ASSIGNED TASK: Given the entries that follow, write out exactly the lines starting at the one containing "дом солнца, не волнуйтесь." and ending at the one containing "海入山，守護石虎與臺灣珍貴的土地生態資源。", both ends included, and only those.

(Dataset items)
★ ★ ★ ★ ★ ★ ★

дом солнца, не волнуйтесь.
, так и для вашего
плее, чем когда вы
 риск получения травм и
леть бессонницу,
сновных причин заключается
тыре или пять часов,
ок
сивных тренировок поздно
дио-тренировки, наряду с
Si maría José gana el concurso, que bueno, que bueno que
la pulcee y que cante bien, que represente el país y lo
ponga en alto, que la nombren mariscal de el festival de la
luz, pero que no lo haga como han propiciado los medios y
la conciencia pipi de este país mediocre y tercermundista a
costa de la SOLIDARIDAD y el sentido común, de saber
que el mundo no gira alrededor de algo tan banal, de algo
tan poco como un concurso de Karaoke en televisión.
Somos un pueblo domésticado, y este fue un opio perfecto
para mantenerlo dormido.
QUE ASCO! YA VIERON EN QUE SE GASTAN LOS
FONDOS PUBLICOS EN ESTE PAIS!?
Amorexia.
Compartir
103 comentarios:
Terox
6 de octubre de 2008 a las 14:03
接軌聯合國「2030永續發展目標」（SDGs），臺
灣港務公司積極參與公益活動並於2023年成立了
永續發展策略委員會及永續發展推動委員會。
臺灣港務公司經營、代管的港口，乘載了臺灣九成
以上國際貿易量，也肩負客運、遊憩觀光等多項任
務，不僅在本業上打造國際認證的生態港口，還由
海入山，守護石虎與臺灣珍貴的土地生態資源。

★ ★ ★ ★ ★ ★ ★

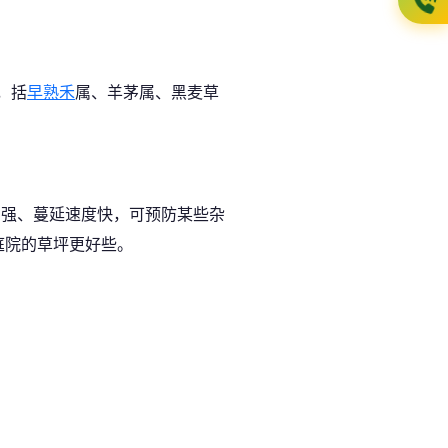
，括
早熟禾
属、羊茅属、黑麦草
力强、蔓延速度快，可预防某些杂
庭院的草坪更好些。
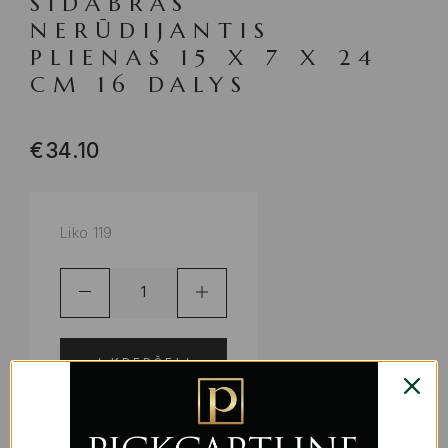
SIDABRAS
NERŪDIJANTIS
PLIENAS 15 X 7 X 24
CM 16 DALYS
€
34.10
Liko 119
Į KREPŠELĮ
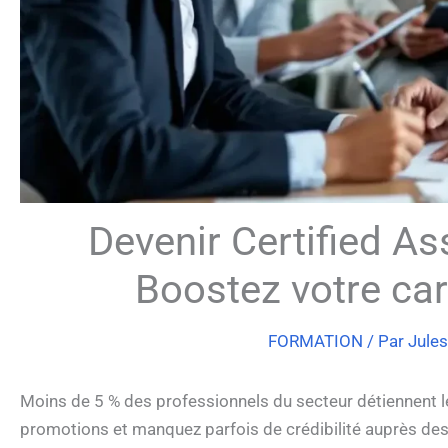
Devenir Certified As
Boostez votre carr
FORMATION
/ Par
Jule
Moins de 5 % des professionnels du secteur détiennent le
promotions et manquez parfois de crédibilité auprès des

★ ★ ★ ★ ★ ★ ★

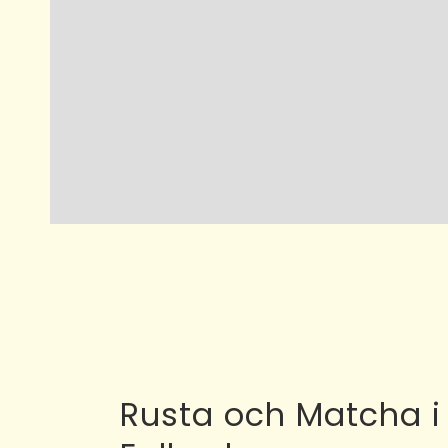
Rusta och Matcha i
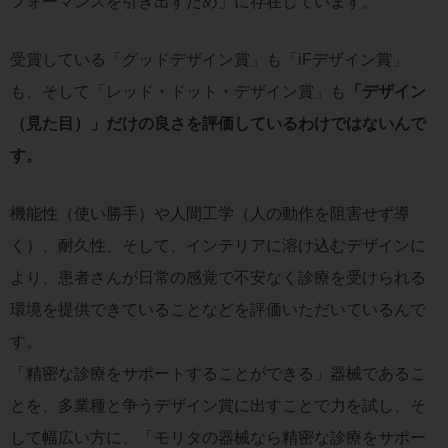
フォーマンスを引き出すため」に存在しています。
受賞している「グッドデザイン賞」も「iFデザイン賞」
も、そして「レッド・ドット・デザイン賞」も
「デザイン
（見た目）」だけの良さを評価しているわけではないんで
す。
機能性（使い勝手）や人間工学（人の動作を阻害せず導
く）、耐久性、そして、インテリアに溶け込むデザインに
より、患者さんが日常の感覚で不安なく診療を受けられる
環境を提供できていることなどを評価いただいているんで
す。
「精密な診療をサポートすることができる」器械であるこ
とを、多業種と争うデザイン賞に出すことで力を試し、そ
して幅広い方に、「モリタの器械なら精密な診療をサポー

★ ★ ★ ★ ★ ★ ★

WRITTEN REPLY:
дом солнца, не волнуйтесь.
, так и для вашего
плее, чем когда вы
 риск получения травм и
леть бессонницу,
сновных причин заключается
тыре или пять часов,
ок
сивных тренировок поздно
дио-тренировки, наряду с
Si maría José gana el concurso, que bueno, que bueno que
la pulcee y que cante bien, que represente el país y lo
ponga en alto, que la nombren mariscal de el festival de la
luz, pero que no lo haga como han propiciado los medios y
la conciencia pipi de este país mediocre y tercermundista a
costa de la SOLIDARIDAD y el sentido común, de saber
que el mundo no gira alrededor de algo tan banal, de algo
tan poco como un concurso de Karaoke en televisión.
Somos un pueblo domésticado, y este fue un opio perfecto
para mantenerlo dormido.
QUE ASCO! YA VIERON EN QUE SE GASTAN LOS
FONDOS PUBLICOS EN ESTE PAIS!?
Amorexia.
Compartir
103 comentarios:
Terox
6 de octubre de 2008 a las 14:03
接軌聯合國「2030永續發展目標」（SDGs），臺
灣港務公司積極參與公益活動並於2023年成立了
永續發展策略委員會及永續發展推動委員會。
臺灣港務公司經營、代管的港口，乘載了臺灣九成
以上國際貿易量，也肩負客運、遊憩觀光等多項任
務，不僅在本業上打造國際認證的生態港口，還由
海入山，守護石虎與臺灣珍貴的土地生態資源。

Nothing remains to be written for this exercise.